DATA SUPPLIED ▸
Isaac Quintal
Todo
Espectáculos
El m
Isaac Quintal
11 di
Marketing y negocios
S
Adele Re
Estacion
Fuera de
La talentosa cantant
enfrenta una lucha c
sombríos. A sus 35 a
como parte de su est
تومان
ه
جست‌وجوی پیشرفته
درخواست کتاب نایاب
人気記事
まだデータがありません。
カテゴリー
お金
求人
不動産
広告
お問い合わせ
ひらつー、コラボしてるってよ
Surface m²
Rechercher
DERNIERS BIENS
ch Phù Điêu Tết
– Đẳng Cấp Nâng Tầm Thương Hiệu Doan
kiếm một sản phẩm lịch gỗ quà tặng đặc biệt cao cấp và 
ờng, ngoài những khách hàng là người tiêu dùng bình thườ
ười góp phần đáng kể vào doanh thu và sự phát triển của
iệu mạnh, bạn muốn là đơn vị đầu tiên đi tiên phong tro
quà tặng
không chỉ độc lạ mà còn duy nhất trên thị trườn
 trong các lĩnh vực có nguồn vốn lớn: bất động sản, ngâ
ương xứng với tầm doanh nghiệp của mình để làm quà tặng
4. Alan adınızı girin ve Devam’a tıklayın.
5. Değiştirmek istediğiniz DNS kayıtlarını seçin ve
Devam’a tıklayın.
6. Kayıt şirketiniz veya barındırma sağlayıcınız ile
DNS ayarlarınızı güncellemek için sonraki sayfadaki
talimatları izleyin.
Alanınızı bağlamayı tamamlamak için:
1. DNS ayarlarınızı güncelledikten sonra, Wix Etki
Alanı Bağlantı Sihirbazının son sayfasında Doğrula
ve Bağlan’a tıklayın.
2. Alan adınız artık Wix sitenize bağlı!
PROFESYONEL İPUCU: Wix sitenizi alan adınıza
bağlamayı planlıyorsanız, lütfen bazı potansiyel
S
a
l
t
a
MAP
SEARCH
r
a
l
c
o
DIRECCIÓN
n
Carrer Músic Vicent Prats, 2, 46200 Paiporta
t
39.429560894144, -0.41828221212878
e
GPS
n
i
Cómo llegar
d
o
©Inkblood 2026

TRY IT ▸ All lines from the one containing "kiếm một sản" to the last line above should be reproduced exactly, and no other lines should be given.

EXERCISE RESPONSE ▸
kiếm một sản phẩm lịch gỗ quà tặng đặc biệt cao cấp và 
ờng, ngoài những khách hàng là người tiêu dùng bình thườ
ười góp phần đáng kể vào doanh thu và sự phát triển của
iệu mạnh, bạn muốn là đơn vị đầu tiên đi tiên phong tro
quà tặng
không chỉ độc lạ mà còn duy nhất trên thị trườn
 trong các lĩnh vực có nguồn vốn lớn: bất động sản, ngâ
ương xứng với tầm doanh nghiệp của mình để làm quà tặng
4. Alan adınızı girin ve Devam’a tıklayın.
5. Değiştirmek istediğiniz DNS kayıtlarını seçin ve
Devam’a tıklayın.
6. Kayıt şirketiniz veya barındırma sağlayıcınız ile
DNS ayarlarınızı güncellemek için sonraki sayfadaki
talimatları izleyin.
Alanınızı bağlamayı tamamlamak için:
1. DNS ayarlarınızı güncelledikten sonra, Wix Etki
Alanı Bağlantı Sihirbazının son sayfasında Doğrula
ve Bağlan’a tıklayın.
2. Alan adınız artık Wix sitenize bağlı!
PROFESYONEL İPUCU: Wix sitenizi alan adınıza
bağlamayı planlıyorsanız, lütfen bazı potansiyel
S
a
l
t
a
MAP
SEARCH
r
a
l
c
o
DIRECCIÓN
n
Carrer Músic Vicent Prats, 2, 46200 Paiporta
t
39.429560894144, -0.41828221212878
e
GPS
n
i
Cómo llegar
d
o
©Inkblood 2026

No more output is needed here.